Aperam continue de consolider ses gains en 2026, affichant une hausse notable de 45 % depuis le début de l’année pour atteindre 51 euros ce mardi. Cette progression s’appuie sur une amélioration sensible de son Ebitda ajusté au premier trimestre, un indicateur clé de la rentabilité opérationnelle de l’entreprise, notamment grâce à la hausse saisonnière des expéditions sur le marché européen et à une gestion rigoureuse des coûts. Pour les ménages français, cette dynamique traduit une stabilité renforcée pour un acteur majeur de l’acier inoxydable, matériau essentiel dans de nombreux secteurs industriels. À travers cette performance, Aperam illustre la résilience des entreprises françaises face aux fluctuations géopolitiques et à la volatilité des marchés énergétiques, des éléments qui finissent par toucher indirectement le pouvoir d’achat via les prix des biens manufacturés et les investissements dans l’industrie.

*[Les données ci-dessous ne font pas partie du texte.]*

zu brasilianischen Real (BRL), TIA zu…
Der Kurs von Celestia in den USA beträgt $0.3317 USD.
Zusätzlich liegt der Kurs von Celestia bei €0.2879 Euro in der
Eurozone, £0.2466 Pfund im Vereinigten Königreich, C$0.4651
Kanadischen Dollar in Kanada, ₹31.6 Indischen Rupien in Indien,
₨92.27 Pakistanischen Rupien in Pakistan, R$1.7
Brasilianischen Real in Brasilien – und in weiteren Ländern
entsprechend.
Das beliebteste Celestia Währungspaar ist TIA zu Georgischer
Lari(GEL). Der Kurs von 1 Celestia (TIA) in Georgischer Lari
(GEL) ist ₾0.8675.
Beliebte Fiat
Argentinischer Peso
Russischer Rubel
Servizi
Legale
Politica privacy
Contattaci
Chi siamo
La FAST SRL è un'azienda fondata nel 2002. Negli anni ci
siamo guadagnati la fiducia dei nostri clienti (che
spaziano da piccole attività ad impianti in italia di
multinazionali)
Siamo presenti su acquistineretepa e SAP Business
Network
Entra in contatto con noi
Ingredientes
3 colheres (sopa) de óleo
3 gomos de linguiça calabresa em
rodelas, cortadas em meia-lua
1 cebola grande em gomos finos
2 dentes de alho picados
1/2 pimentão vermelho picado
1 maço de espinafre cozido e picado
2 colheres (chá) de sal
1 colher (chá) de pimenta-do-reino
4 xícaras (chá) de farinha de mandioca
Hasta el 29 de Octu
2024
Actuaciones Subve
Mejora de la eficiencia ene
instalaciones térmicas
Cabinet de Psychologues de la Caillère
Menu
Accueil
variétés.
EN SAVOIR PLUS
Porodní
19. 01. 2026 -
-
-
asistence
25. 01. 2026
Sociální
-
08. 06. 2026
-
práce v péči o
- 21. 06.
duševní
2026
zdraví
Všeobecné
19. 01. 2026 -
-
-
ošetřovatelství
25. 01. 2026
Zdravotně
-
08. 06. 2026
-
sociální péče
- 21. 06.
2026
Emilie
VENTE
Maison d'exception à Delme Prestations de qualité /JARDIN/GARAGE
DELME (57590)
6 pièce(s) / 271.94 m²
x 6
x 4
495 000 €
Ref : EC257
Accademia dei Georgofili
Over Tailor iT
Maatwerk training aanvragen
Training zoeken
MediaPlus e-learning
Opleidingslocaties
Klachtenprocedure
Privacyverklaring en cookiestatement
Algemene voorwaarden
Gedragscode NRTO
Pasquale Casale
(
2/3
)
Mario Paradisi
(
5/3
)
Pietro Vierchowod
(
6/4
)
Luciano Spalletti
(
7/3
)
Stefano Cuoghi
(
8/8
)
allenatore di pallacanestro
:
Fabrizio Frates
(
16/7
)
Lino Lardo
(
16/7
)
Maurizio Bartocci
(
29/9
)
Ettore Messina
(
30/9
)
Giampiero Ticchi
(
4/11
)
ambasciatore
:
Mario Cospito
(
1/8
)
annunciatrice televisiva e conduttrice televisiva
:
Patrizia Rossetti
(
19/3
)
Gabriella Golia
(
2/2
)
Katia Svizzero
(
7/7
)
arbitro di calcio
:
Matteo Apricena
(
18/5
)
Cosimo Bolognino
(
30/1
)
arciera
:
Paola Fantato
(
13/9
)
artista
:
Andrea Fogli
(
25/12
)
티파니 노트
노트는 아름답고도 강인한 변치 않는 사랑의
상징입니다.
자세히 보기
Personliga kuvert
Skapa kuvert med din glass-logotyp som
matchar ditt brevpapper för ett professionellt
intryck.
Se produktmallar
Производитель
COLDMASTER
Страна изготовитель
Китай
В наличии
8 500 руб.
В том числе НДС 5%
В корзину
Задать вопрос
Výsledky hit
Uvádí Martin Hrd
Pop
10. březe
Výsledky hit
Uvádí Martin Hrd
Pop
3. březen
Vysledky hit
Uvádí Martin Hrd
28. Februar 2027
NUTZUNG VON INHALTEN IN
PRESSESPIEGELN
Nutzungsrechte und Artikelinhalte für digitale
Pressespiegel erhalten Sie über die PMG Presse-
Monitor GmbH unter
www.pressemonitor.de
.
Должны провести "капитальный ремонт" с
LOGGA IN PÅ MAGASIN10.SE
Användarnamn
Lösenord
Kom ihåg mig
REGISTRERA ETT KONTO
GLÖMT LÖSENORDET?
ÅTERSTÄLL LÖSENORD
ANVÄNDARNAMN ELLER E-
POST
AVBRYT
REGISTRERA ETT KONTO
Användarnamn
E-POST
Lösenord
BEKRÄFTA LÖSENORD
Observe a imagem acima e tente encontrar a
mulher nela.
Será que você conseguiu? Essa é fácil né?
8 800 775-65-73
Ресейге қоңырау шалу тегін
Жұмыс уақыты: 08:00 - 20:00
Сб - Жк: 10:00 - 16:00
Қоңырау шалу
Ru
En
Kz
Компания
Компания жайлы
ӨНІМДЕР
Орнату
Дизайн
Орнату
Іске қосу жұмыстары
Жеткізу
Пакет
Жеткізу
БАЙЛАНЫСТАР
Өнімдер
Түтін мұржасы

- Ebitda ajusté de 90 millions d’euros au premier trimestre 2026, contre 67 millions au dernier trimestre 2025 — source Aperam
- Hausse de 45% du cours du titre depuis le 1er janvier 2026 — source Aperam
- Objectifs des brokers : Oddo BHF ajuste son objectif de 45 à 55 euros, AlphaValue cible 48,8 euros, Citi fixe 50 euros — source brokers
Des résultats trimestriels confirmant la reprise
Au premier trimestre 2026, Aperam a affiché un Ebitda ajusté à 90 millions d’euros, soit une progression marquée par rapport aux 67 millions d’euros du dernier trimestre 2025 et aux 86 millions à la même période l’année précédente. Ce rebond est en grande partie imputable aux ventes en Europe qui s’intensifient durant cette période, ce que l’on qualifie d’effet saisonnier, c’est-à-dire une variation régulière liée à la période de l’année. En revanche, la baisse des expéditions au Brésil a freiné un peu la progression globale. Cette diversité géographique rend l’activité d’Aperam moins sensible à une seule zone, mais elle oblige aussi à gérer finement les différences de rythmes économiques à travers le monde.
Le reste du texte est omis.